Wednesday, May 14, 2008

Customers: Part 07 - Dingo

  "Aww, hell, it's Dingo."
  "Who?" Joe looked past me at the guy entering the store.
  "Dingo," I replied. "The Dingo Warrior. He's a wrestler." I made quote marks in the air.
   Joe's eyes lit up. I forgot he was a huge wrestling fan. Pat had raised both her sons poorly in that regard.
   "Dingo is an Australian wrestler," I continued. I slapped my cheek. "He's about as Australian as my ass."
   We had two wrestling regulars. Dingo and General Von Kessler. I had helped the General a couple of times. He was an old guy, late 50s, bald, stocky, built like a bread loaf. He had come in one night with the missus, a daughter, and a grandson, about 16. He wanted new entrance music. He hummed what the gym currently aired, sounded like Sousa.
   "Von Kessler," I began, "are you like ... Nazi wrestler?"
  "Ya," he beamed.
   His wife carried a small photo album and opened it up. There he was, overweight old guy wearing trunks. Arms extended, holding flag aloft, the red field and black swastika of the National Socialist Party. The Nazis.
   "Are you, uhh, the villain?"
  "Ya vol!" he smiled again.
   I picked out two el cheapo cassettes of Orff and Wagner. Led them to the front playstack, put headphones on him, then played two store CDs.
  "These are perfect!"
   Advised him to stick with O Fortuna and Ride Of The Valkyries.    The grandson grasped my intentions and said he could make his grandpa a cassette mix.
   Month or so later, I saw the grandkid. Said the music was massive. The crowd HATED The General and booed loudly.
  "And ... " the kid shook his fists, "he won his match! Grandpa never wins, but he won that one."

   Anyway ... back to the other wrestler.
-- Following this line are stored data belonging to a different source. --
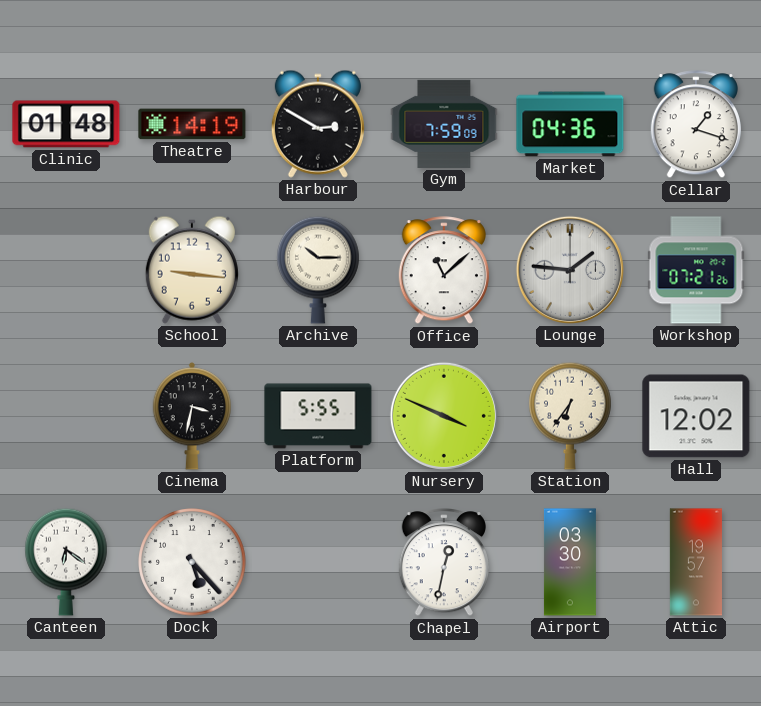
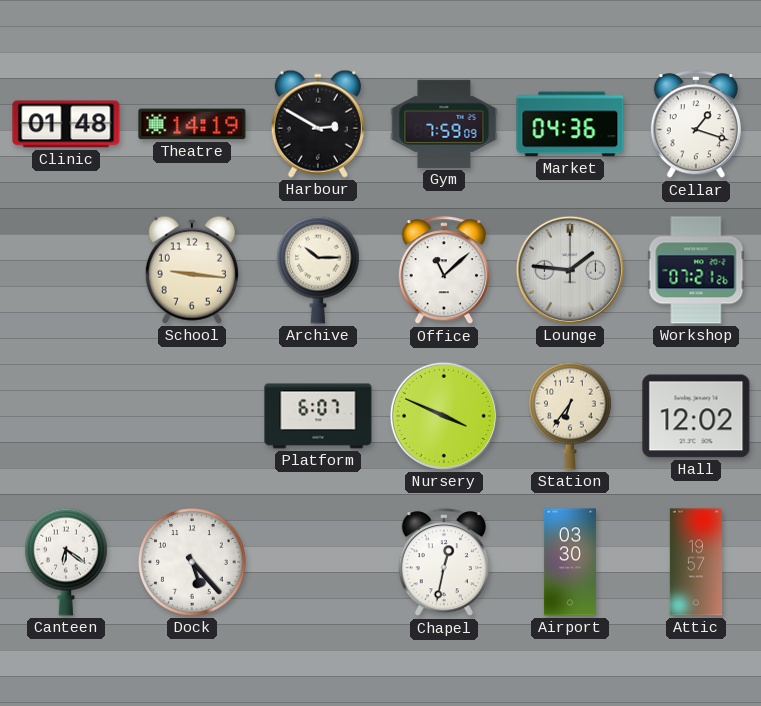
Cinema: 3:32 -> none
Platform: 5:55 -> 6:07
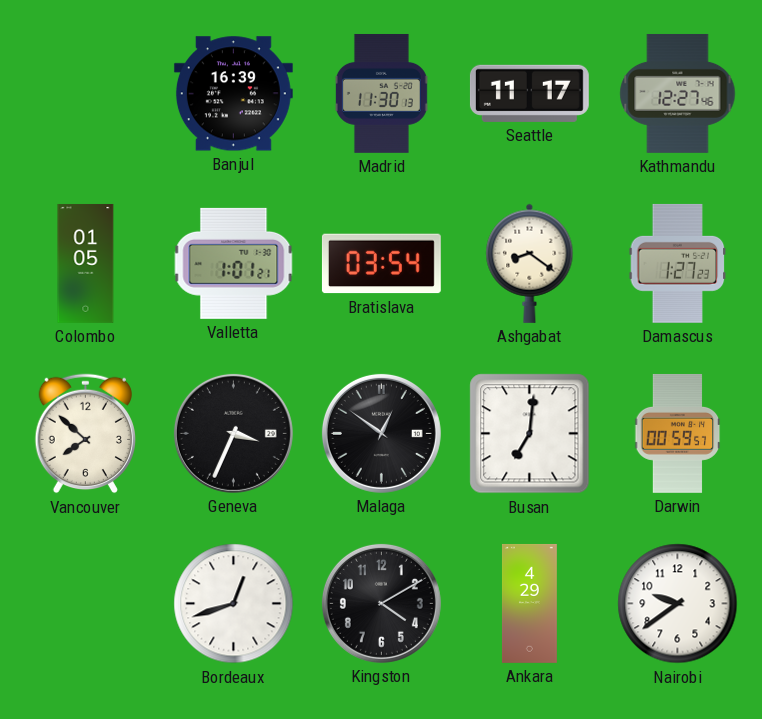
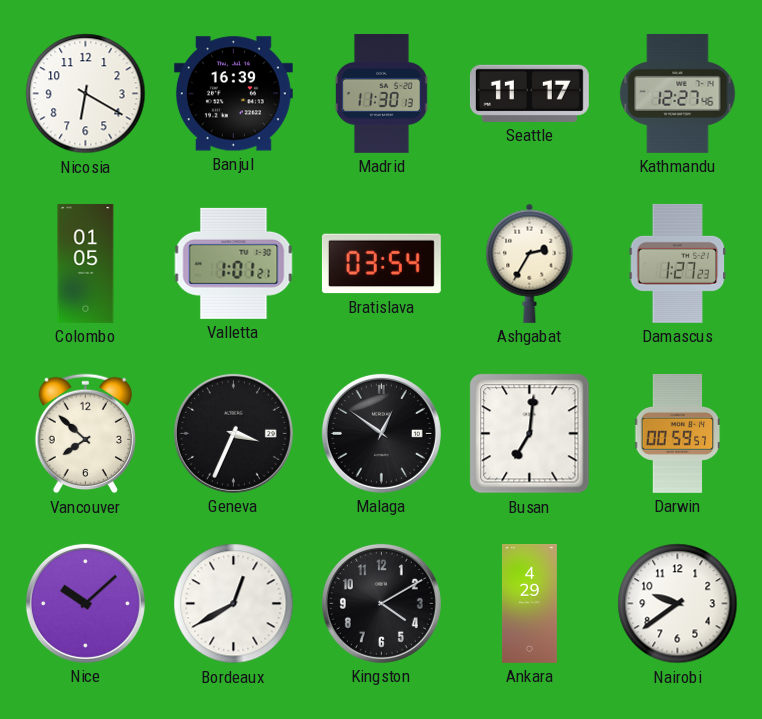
Nicosia: none -> 6:20
Ashgabat: 8:21 -> 2:35
Nice: none -> 10:08
Bordeaux: 12:42 -> 12:40
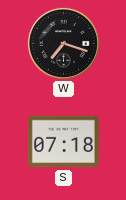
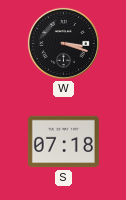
W: 7:18 -> 3:18
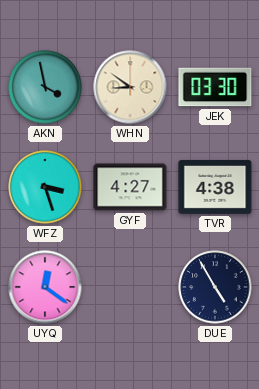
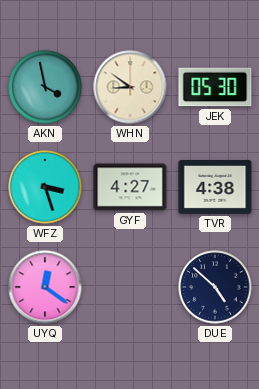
JEK: 03:30 -> 05:30
DUE: 4:55 -> 4:52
I went over to see if Mister Dingo needed assistance. He usually bought dance nonsense, the kind of drivel I had a guilty taste for. Except I'd never play Black Box for my ringside entrance music. What a maroon. I'm sure that scared the shit out of Kevin and Kerry Von Erich.
   "Hey, Dingo. You finding everything alright?"
  "You got CeCe Peniston?"
   What a dick. Underneath that shaggy blonde hair was a thick skull and a soft brain.
   Back at the register, Joe started asking questions. Sports reporter questions. Couldn't tell if they were real or satirical. I didn't relate with Joe as well as I did with younger brother, Chris.
  "Hello, mate, how you doing?" Joe asked.
  "Doing great."
   "Worthy, said you're the Dingo Warrior."
   "I am. Dingo, the wild dog of Australia," he puffed his chest.
  "And you say mate?"
   "No. Of course not, that sounds stupid."
   "But you're Australian," Joe persisted. "I thought you all said mate."
   "Mate? Look, I'm the Dingo Warrior, not the Pirate Warrior," he corrected my coworker.
  "When you're in the ring ... is that stuff real?"
   "How can you ask that? Look at these scars!" Held out his forearms.
   Looked like welding scars and bad sunburn to me. I peered inside his bag. What else had he bought? Deee-Lite. Jeez. I could wrestle that guy. Hell, Sweeney could whip his ass.
  "Hey! Good talking with you," Dingo made to leave. "And I'll see you ... ringside." He punched the air and strutted out.
   "So, you ready to be a wrestling star?" I kidded Joe.
  "I don't know who that guy was, but he wasn't Dingo," Joe shook his head.
   "He's not the Dingo Warrior?" I exclaimed. "But he's always said he was!"
  "Naw, he's a fake. Too old, too short, too fat. Listens to shit, too."